Kostümcü (The Dresser) filmini izlemiş miydiniz? İzlemediyseniz, Peter Yates'in yönettiği, Albert Finney ile Tom Courtenay'in unutulmaz oyunlarıyla sinemanın "en iyileri" arasında yer alan filmi kollayın derim, belki televizyonda ya da DVD'de yakalarsınız. Yıllar önce seyretmiştim Kostümcü'yü. İki sahne beni çok etkilemişti. Biri, Finney'in treni durdurması... Öteki ise... İkinci Dünya Savaşı yılları. Askere gidemeyen yaşlı ya da sakat oyuncular tiyatro yapmayı sürdürüyor. Finney'in topluluğu da Shakespeare oyunlarıyla kent kent dolaşıyor. O arada İngiltere bombalanıyor. Yıkıntılar arasında yaşlı bir adamla karısı. Harabeye dönmüş evlerinin önünde, çaresiz, oturuyorlar. Finney yaklaşıyor onlara. Ve o akşamki temsil için cebinden çıkardığı tiyatro davetiyesini uzatıyor. Bombalar altında sanatı sürdürmek. Cephelerde çarpışırken oluyordu. 1940'ların "topyekun savaş" ında da oldu. (O "topyekun" idiyse şimdiki nedir?) Evet, şimdi? Irak'ta ol da tiyatro yap bakalım. Olsa olsa, bireysel sanatın kanatları altına girer, iki şiir karalar ya da bir şarkı bestelersin, o kadar.
Son söz Albert Einstein'dan: "Benim savaş karşıtlığım, herhangi bir entelektüel kuramdan kaynaklanmıyor; zulmün, alçaklığın her türüne karşı duyduğum derin nefretten kaynaklanıyor." Bu kadar basit.

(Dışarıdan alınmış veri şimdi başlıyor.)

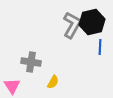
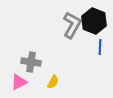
black hexagon: moved 2 px right, 1 px up; rotated 25 degrees counterclockwise
pink triangle: moved 7 px right, 4 px up; rotated 36 degrees clockwise
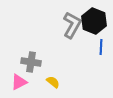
blue line: moved 1 px right
yellow semicircle: rotated 80 degrees counterclockwise
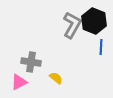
yellow semicircle: moved 3 px right, 4 px up
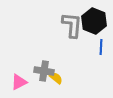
gray L-shape: rotated 24 degrees counterclockwise
gray cross: moved 13 px right, 9 px down
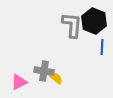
blue line: moved 1 px right
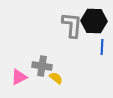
black hexagon: rotated 20 degrees counterclockwise
gray cross: moved 2 px left, 5 px up
pink triangle: moved 5 px up
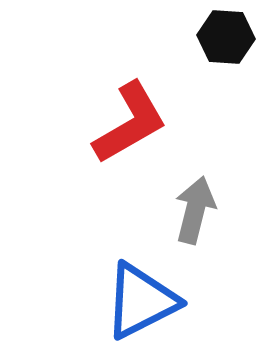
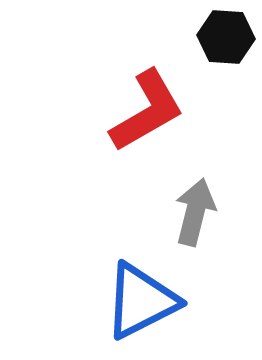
red L-shape: moved 17 px right, 12 px up
gray arrow: moved 2 px down
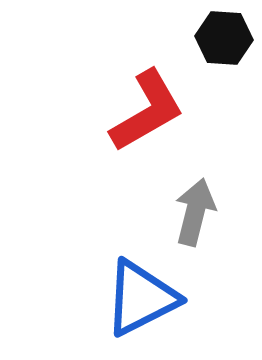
black hexagon: moved 2 px left, 1 px down
blue triangle: moved 3 px up
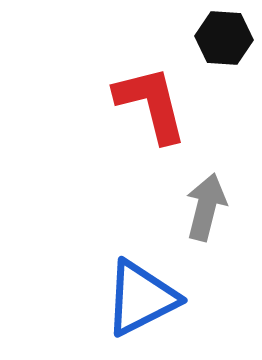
red L-shape: moved 4 px right, 7 px up; rotated 74 degrees counterclockwise
gray arrow: moved 11 px right, 5 px up
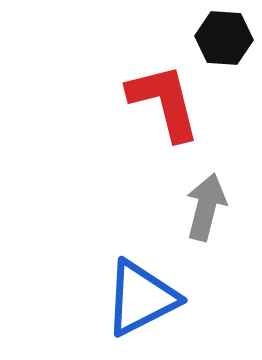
red L-shape: moved 13 px right, 2 px up
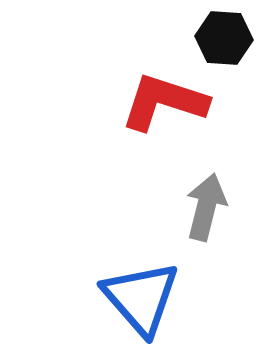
red L-shape: rotated 58 degrees counterclockwise
blue triangle: rotated 44 degrees counterclockwise
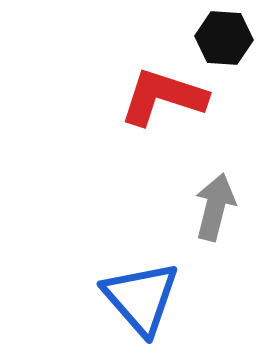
red L-shape: moved 1 px left, 5 px up
gray arrow: moved 9 px right
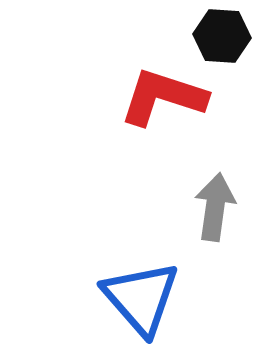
black hexagon: moved 2 px left, 2 px up
gray arrow: rotated 6 degrees counterclockwise
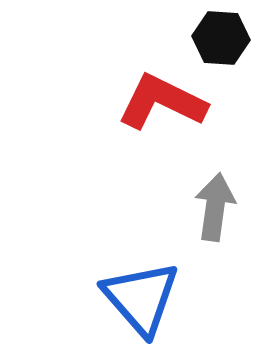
black hexagon: moved 1 px left, 2 px down
red L-shape: moved 1 px left, 5 px down; rotated 8 degrees clockwise
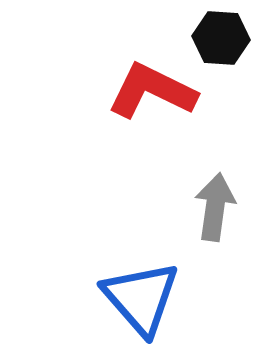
red L-shape: moved 10 px left, 11 px up
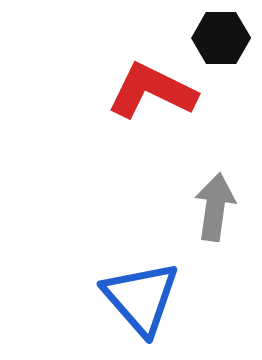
black hexagon: rotated 4 degrees counterclockwise
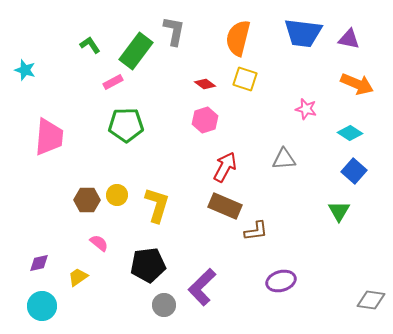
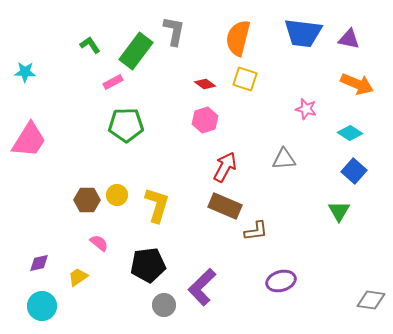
cyan star: moved 2 px down; rotated 15 degrees counterclockwise
pink trapezoid: moved 20 px left, 3 px down; rotated 27 degrees clockwise
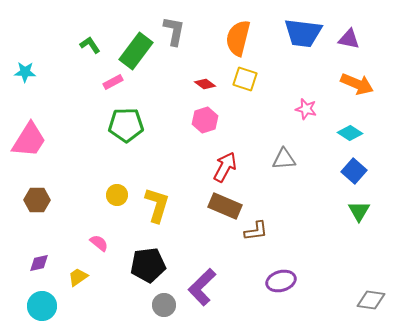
brown hexagon: moved 50 px left
green triangle: moved 20 px right
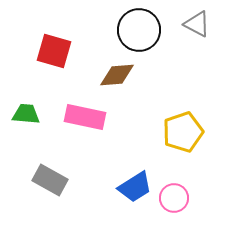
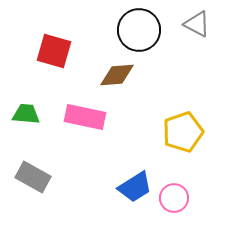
gray rectangle: moved 17 px left, 3 px up
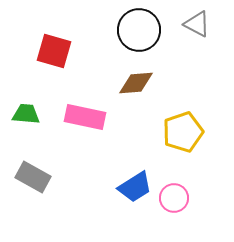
brown diamond: moved 19 px right, 8 px down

Iraklı ağlayan çocuğun gözlerine ya da nereden, niçin geldiklerini kısa cümlelerle anlatmaya çalışan ABD'li tutsak askerlere bakarken, ne gibi entelektüel kuramlar üretebilirsiniz...
SAVAŞMAK İÇİN KAMERAMAN BEKLENMİŞTİ İlk Irak Savaşı'nı kim unutur! Televizyonlar savaşı neredeyse baştan sona "canlı" yayımlamıştı. Ama CNN'in patronu Ted Turner, bir gece komutan "Çöl Ayısı"na gidip de "Saldırıyı yarın sabaha erteler miydiniz? Kameramanlarım hazır değil. Üstelik karanlıkta istediğimiz görüntüler iyi çıkmıyor," dese ne yanıt alırdı acaba?
1914. Meksika'da devlet güçleriyle Pancho Villa arasında büyük bir savaş vardı. Mutual Film Corporation, bu olanağı kaçırmak istemiyordu. Şirketin yetkilileri ABD'den Meksika'ya gittiler, Pancho Villa'yı bulup onunla bir anlaşmaya vardılar. Anlaşmaya göre, Pancho Villa başka hiçbir şirketin film çekmesine izin vermeyecekti. Ayrıca, çarpışmaların gün ışığında, teknik ekibin uygun gördüğü zamanlarda yapılmasına da özen gösterecekti. Sözüne sonuna kadar bağlı kaldı Pancho Villa. Hep gündüzleri çarpıştı. Günün birinde, Ojinga kentine saldıracağı zaman, kameramanın gelmediğini söylediler. Meksikalı devrimci uzun süre kameramanı bekledi. Sonunda kameraman geldi, yönetmen, "Motor!" dedi, saldırı başladı. Mutual da bu önemli çarpışmayı baştan sona filme aldı.